Stored data entries:

------------------------------------------------------------------------

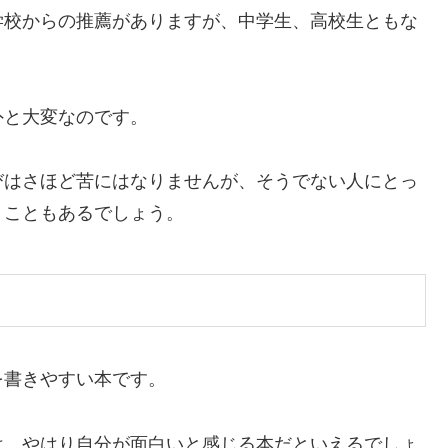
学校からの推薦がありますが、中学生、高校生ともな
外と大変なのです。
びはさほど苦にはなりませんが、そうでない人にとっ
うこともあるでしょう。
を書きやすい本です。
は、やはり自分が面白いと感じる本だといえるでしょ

------------------------------------------------------------------------

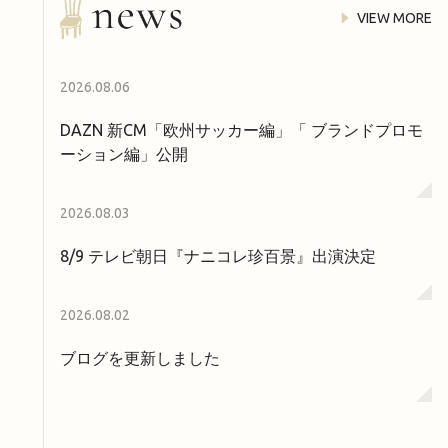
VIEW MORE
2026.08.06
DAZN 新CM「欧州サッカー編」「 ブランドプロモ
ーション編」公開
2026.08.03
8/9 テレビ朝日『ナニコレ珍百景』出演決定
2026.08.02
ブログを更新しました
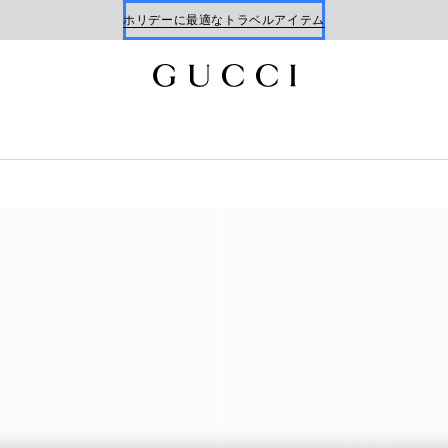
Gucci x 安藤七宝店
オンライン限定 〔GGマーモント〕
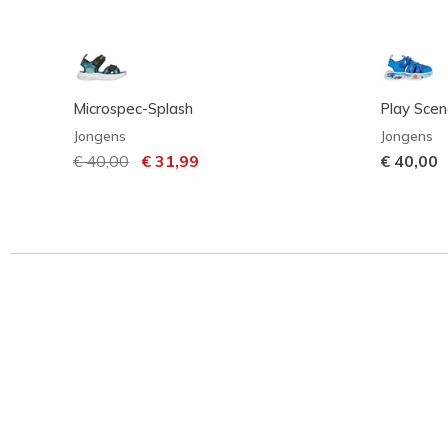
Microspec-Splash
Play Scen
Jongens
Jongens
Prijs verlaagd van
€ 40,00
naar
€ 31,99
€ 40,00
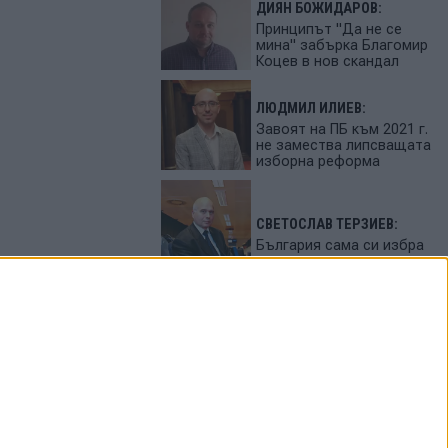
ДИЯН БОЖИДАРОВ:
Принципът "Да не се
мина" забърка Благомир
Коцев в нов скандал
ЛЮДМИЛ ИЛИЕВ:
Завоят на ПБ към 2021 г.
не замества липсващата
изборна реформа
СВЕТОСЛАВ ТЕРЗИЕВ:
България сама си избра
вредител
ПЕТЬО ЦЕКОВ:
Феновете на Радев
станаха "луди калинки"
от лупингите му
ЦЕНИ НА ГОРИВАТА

------------------------------------------------------------------------

YOUR GOAL: Retype the records above, but only those lines that fall between the line containing "Феновете на Радев" and the line containing "ЦЕНИ НА ГОРИВАТА", with both of those lines included, exactly as written.

SOLUTION:
Феновете на Радев
станаха "луди калинки"
от лупингите му
ЦЕНИ НА ГОРИВАТА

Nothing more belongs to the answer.